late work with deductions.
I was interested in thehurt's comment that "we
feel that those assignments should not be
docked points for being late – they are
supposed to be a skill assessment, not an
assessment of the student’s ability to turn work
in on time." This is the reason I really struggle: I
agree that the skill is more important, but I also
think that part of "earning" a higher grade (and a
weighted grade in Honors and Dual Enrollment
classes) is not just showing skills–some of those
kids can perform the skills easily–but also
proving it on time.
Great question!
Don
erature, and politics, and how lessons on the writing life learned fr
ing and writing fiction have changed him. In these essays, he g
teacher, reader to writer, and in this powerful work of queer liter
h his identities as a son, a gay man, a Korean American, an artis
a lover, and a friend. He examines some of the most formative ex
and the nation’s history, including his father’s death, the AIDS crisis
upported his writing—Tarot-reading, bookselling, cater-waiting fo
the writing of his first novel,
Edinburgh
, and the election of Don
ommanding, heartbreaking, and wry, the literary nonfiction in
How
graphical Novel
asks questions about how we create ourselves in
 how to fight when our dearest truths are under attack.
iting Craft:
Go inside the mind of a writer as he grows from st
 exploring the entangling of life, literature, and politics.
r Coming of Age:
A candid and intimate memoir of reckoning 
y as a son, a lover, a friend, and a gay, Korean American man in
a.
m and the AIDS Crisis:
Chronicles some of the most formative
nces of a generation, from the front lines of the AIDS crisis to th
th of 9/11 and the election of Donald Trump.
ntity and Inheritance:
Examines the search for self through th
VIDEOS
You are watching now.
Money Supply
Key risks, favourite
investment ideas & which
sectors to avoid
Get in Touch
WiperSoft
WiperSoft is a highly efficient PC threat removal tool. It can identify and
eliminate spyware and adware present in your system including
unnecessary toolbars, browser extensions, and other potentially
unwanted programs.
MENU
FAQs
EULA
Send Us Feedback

◆ ◆ ◆ ◆ ◆ ◆ ◆

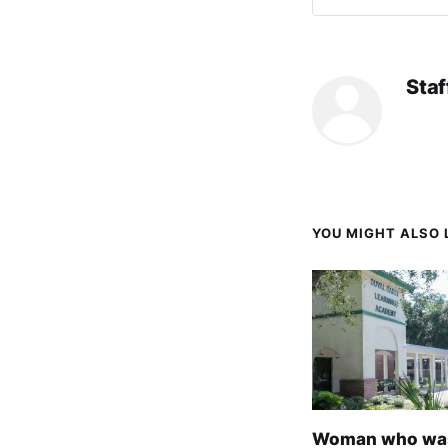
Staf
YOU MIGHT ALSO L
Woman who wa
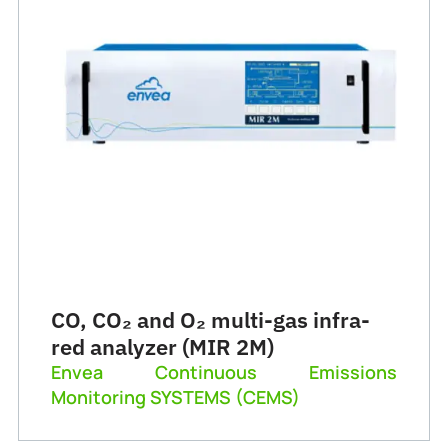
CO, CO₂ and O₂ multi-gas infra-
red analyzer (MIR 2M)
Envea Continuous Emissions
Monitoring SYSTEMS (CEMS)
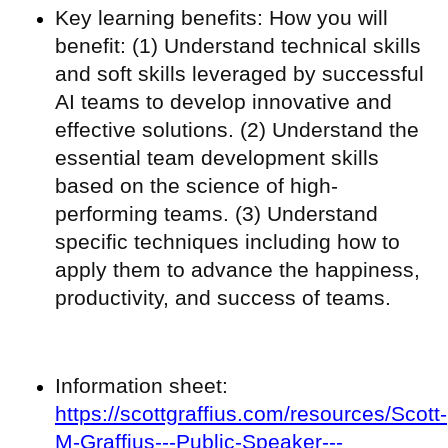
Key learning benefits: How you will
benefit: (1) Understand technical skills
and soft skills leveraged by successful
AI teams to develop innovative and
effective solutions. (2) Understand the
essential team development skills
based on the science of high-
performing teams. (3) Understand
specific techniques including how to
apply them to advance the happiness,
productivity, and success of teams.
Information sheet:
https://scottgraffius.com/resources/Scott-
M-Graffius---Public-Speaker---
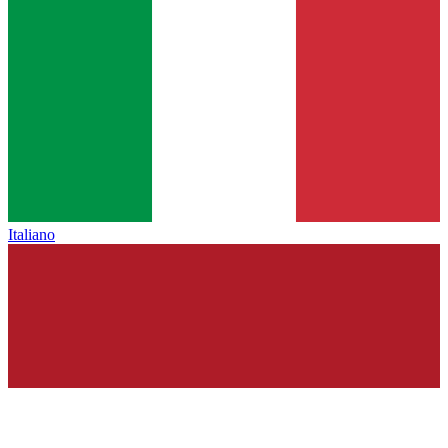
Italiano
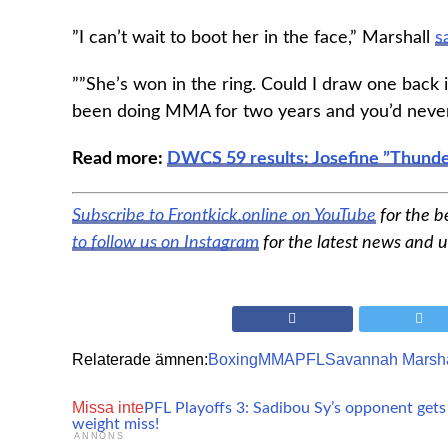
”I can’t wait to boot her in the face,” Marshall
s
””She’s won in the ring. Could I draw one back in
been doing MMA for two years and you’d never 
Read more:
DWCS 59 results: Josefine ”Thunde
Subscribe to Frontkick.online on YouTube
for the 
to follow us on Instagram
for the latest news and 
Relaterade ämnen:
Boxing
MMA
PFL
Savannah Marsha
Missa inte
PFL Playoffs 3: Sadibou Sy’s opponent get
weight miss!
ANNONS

◆ ◆ ◆ ◆ ◆ ◆ ◆

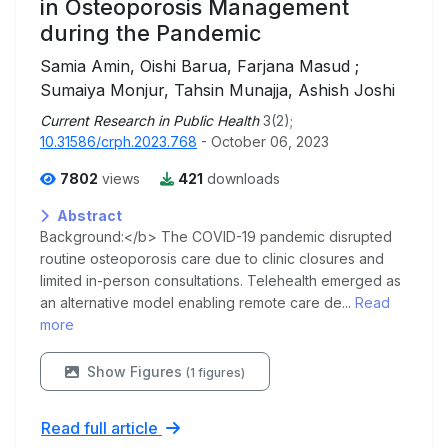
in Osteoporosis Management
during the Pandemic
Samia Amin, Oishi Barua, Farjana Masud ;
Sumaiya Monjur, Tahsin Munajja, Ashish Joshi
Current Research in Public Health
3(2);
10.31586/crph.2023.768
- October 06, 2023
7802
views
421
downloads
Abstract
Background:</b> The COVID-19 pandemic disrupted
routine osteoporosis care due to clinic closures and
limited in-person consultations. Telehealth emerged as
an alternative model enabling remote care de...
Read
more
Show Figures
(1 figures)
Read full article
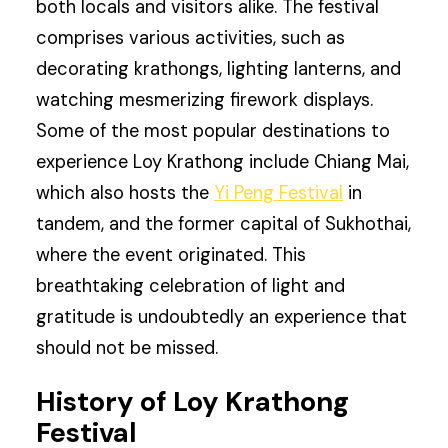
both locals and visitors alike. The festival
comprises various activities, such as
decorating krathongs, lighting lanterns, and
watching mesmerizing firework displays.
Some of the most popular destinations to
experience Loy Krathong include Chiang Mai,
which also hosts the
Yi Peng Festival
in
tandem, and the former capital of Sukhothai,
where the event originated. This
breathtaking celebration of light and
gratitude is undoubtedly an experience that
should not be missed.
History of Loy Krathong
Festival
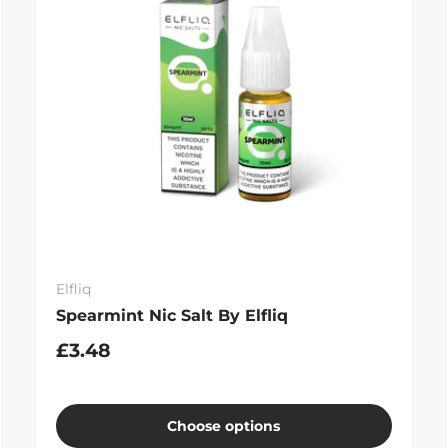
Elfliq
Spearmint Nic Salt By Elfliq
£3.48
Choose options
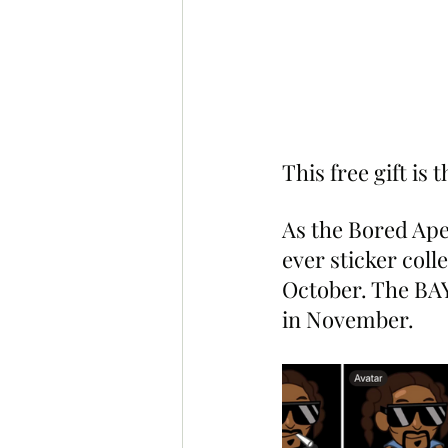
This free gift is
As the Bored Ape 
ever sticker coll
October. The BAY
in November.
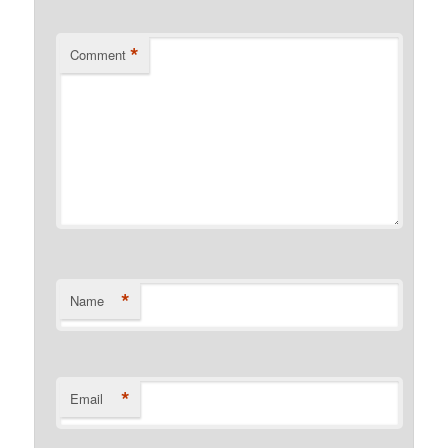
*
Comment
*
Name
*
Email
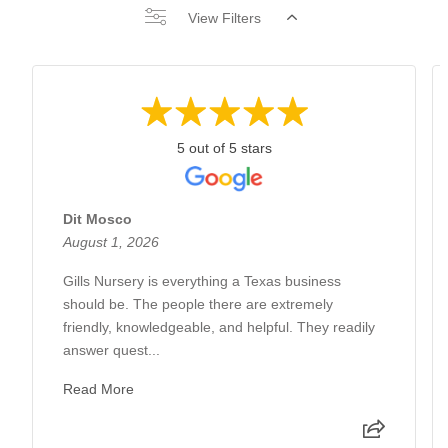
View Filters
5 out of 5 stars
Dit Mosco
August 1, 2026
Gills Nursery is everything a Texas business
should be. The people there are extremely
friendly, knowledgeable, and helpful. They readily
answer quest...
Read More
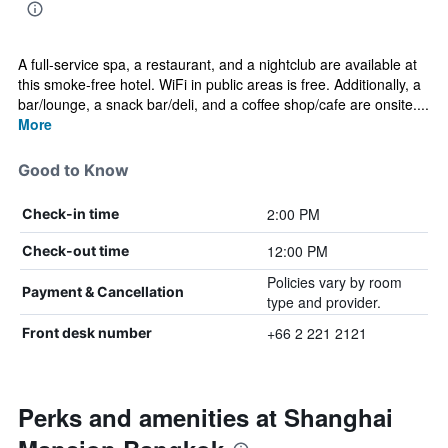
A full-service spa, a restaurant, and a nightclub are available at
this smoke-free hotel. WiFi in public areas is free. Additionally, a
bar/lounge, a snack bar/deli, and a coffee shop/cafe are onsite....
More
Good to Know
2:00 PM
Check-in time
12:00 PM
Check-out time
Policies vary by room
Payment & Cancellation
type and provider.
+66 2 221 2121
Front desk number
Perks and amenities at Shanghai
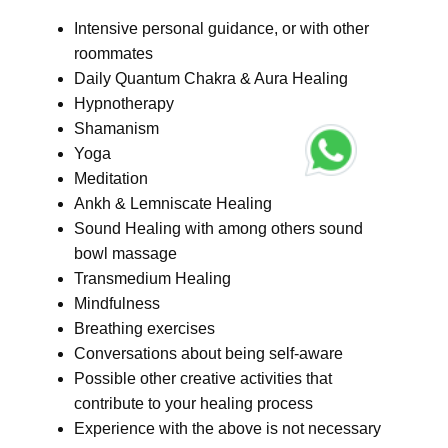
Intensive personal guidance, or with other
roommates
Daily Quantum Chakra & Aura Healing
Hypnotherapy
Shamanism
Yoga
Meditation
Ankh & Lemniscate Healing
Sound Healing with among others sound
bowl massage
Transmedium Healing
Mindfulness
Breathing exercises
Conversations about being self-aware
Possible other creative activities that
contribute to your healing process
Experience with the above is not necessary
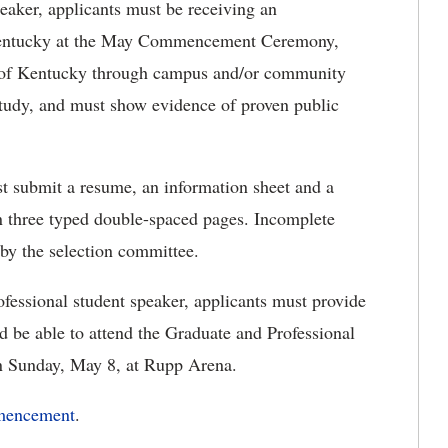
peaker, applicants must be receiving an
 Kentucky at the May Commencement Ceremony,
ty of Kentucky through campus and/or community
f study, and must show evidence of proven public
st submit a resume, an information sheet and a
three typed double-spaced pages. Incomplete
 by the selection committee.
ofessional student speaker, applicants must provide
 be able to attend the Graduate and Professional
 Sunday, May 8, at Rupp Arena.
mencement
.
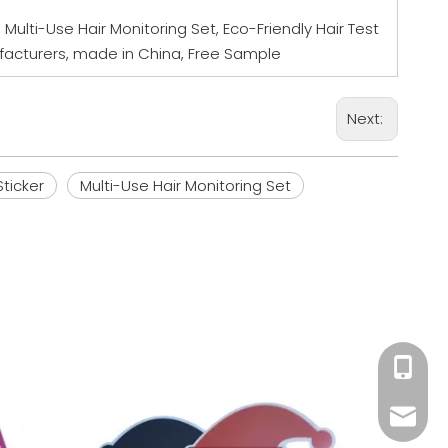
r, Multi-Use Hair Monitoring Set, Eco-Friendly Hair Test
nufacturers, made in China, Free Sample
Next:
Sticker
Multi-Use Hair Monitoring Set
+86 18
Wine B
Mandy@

◆ ◆ ◆ ◆ ◆ ◆ ◆

TASK TO COMPLETE =
Please copy every line of the records above in which "full" appears.

YOUR SOLUTION =
Read full article
A full-service spa, a restaurant, and a nightclub are available at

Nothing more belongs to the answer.